The funny continued with Rob Baedecker, who emerged onstage in a lab coat and safety goggles because that’s obviously what a high school teacher forced to combine woodshop and sex ed classes would wear. Further research reveals that Baedecker is part of Kaspar Hauser, a comedy ensemble that, in addition to live performances, publishes SkyMaul. I’ve got to get my hands on one of those.
Wrapping up the show was Neal Brennan, co-creator of The Chappelle Show and COUSIN TO DJ RED, which I discovered after excitedly tweeting my post-gig ecstasy. Brennan walked a riskier line than the others, all sex and race, not unusual topics for jokes, sure, but he proved unusually adept at navigating them. Überwhite Humboldt County could use an infusion of Neal Brennan. And so could everywhere else.
(So much better than what I wrote: Wendy MacNaughton captured Mapping the Heavens in sketches. Sketches of Sketchfest!)
Best in Show at the Castro Theatre
While walking to the Castro Theatre, we passed by a man wearing only socks, shoes and a hat, his man parts flapping as he strode past unperturbed and seemingly scarcely noticed by the hundreds of people out on this sunny San Francisco Saturday. So there was that. And then we watched Best in Show on a big screen in a gorgeous theater and laughed as hard as the first time we saw it. Maybe harder – it’s been a while. I forget how fun seeing a movie in the theater can be when 1.) the movie is funny, and, 2.) the entire audience is enjoying it in unison. No one was texting! Having Fred Willard and Michael Hitchcock sharing Christopher Guest stories from the stage post-flick capped the experience off.
Morgan Murphy presents Jen Kirkman and others at the Punch Line
Another show where I went in partially blind, smitten with Jen Kirkman over her Twitter feed, but knowing about Morgan Murphy only what her Sketchfest bio said. (Look, I don’t have a TV, okay? I only know what’s happening by the links people send me, OK? OK.)

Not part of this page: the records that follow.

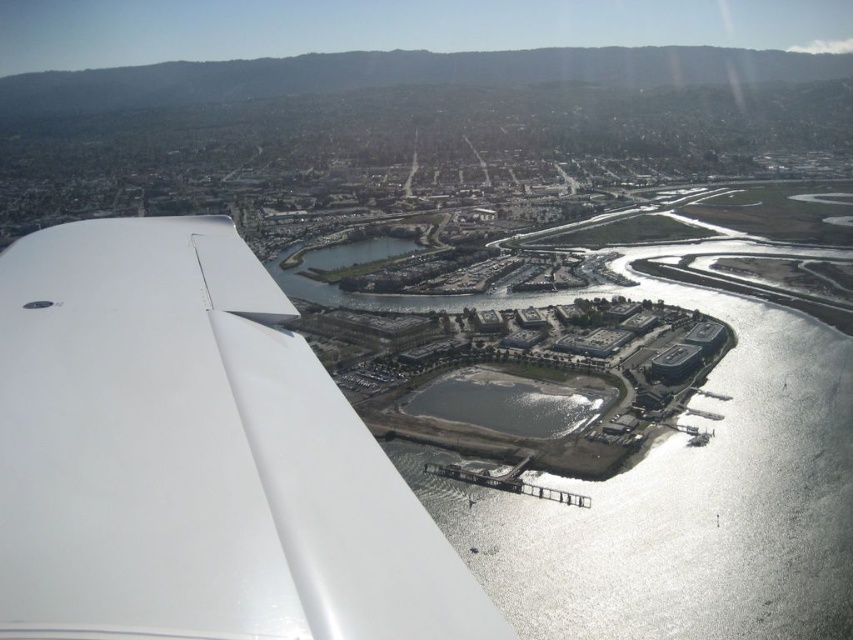 Who is shorter, white glossy wing at left or gray concrete waterway at center?

Standing shorter between the two is gray concrete waterway at center.

Is white glossy wing at left above gray concrete waterway at center?

No.

This screenshot has height=640, width=853. What do you see at coordinates (195, 456) in the screenshot? I see `white glossy wing at left` at bounding box center [195, 456].

The image size is (853, 640). I want to click on white glossy wing at left, so click(195, 456). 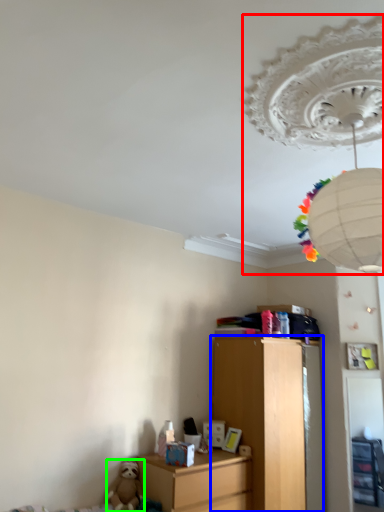 Question: Which is farther away from lamp (highlighted by a red box)? chest of drawers (highlighted by a blue box) or toy (highlighted by a green box)?

Choices:
 (A) chest of drawers
 (B) toy

Answer: (B) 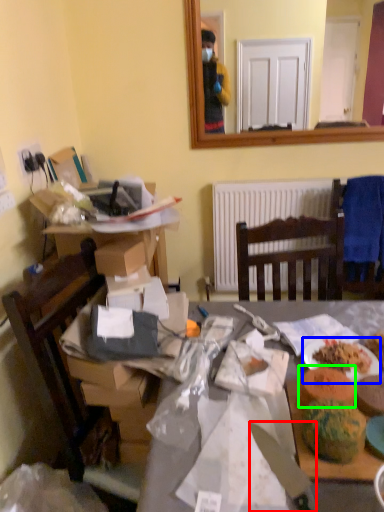 Question: Which object is positioned farthest from knife (highlighted by a red box)? Select from plate (highlighted by a blue box) and food (highlighted by a green box).

Choices:
 (A) plate
 (B) food

Answer: (A) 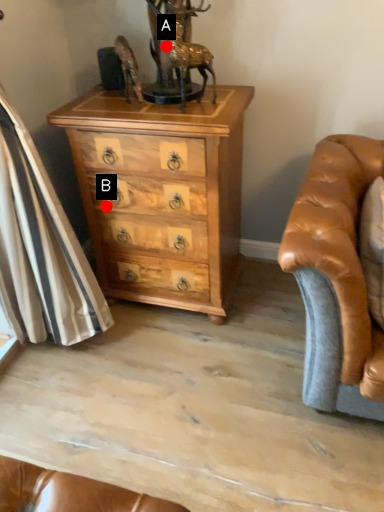 Question: Two points are circled on the image, labeled by A and B beside each circle. Among these points, which one is nearest to the camera?

Choices:
 (A) A is closer
 (B) B is closer

Answer: (A) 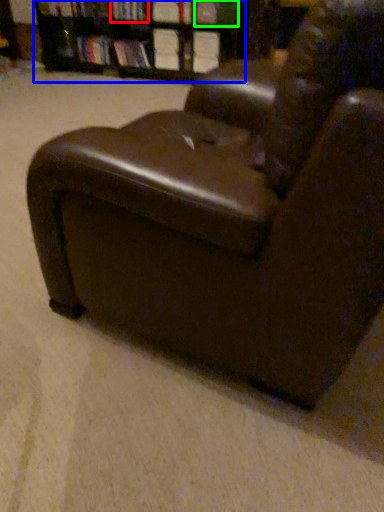 Question: Based on their relative distances, which object is farther from book (highlighted by a red box)? Choose from bookcase (highlighted by a blue box) and book (highlighted by a green box).

Choices:
 (A) bookcase
 (B) book

Answer: (B) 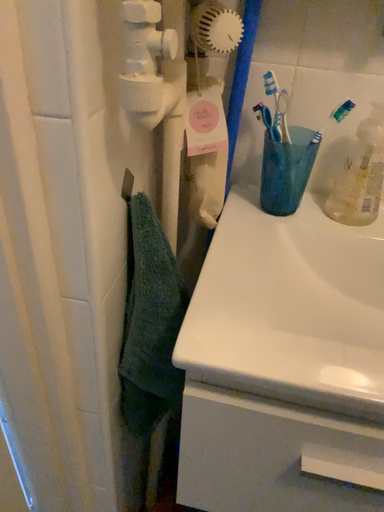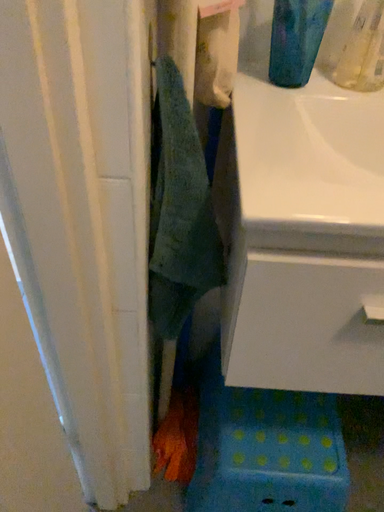 Question: How did the camera likely rotate when shooting the video?

Choices:
 (A) rotated left
 (B) rotated right

Answer: (B) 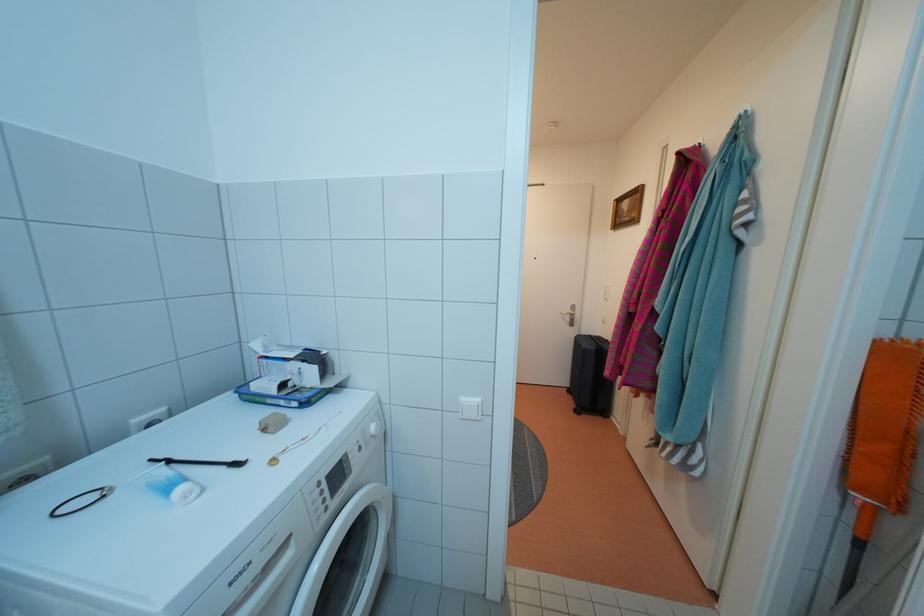 The height and width of the screenshot is (616, 924). Find the location of `duster handle`. duster handle is located at coordinates (80, 501). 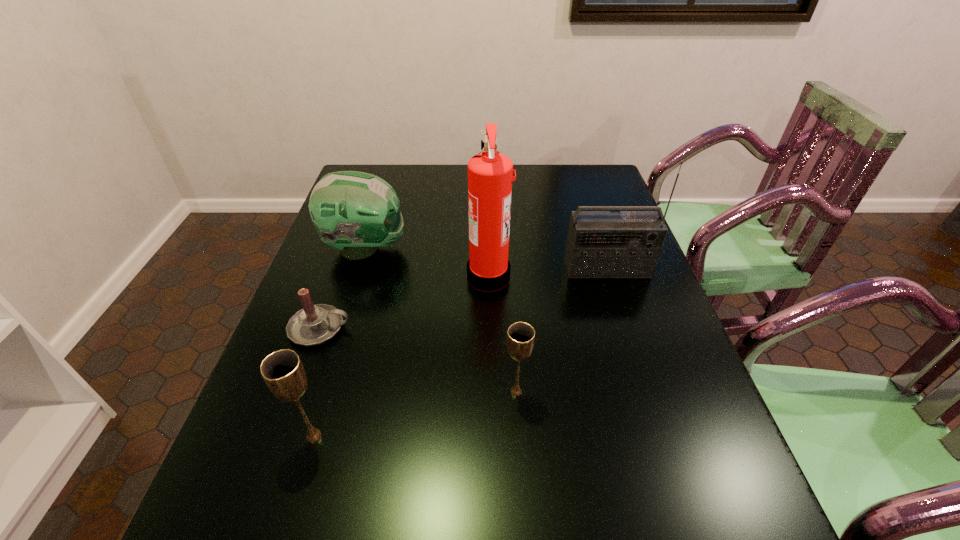 Please show where to add a chalice on the right while keeping spacing even. Please provide its 2D coordinates. Your answer should be formatted as a tuple, i.e. [(x, y)], where the tuple contains the x and y coordinates of a point satisfying the conditions above.

[(688, 354)]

The show unfolded talk-style, with Murphy bringing out Kirkman, then SNL heroine Laraine Newman (!!!), adding Bay Area sex therapist Jenner Bishop into the mix, plus Greg Behrendt (see above) and Dave Anthony, who lives in L.A. with his wife Heather and son Finn. (No TV, but I can Wikipedia) (Anthony and Behrendt co-host a podcast, Walking the Room).
So this could’ve been really boring – I gave my husband the “Uh, honey, are you enjoying yourself?” look several times during the first 10 minutes before remembering that, 1.) That look never helps anything, 2.) I’ve drug him to far worse, like that band at Lil’ Red Lion (sorry, babe), and, 3.) He’s gracious in social circumstances in any case. But I needn’t have worried! Because not only was he pleased to hear crazy mother stories as swapped by Murphy and Kirkman, but he had a tad of the star-struck with Laraine Newman, and as the sex talk continued and the guys joined, the whole conversation was so damn interesting and funny that everyone was engaged anyway. Bobby said that after the show the guys in the bathroom were wishing it were longer… the show, that is. HA. (Sorry.)
1. Laughing is good.
2. Visiting SF is fun.
3. You now have a list of people to check out.
4. You have a whole year to plan for SF Sketchfest 2013!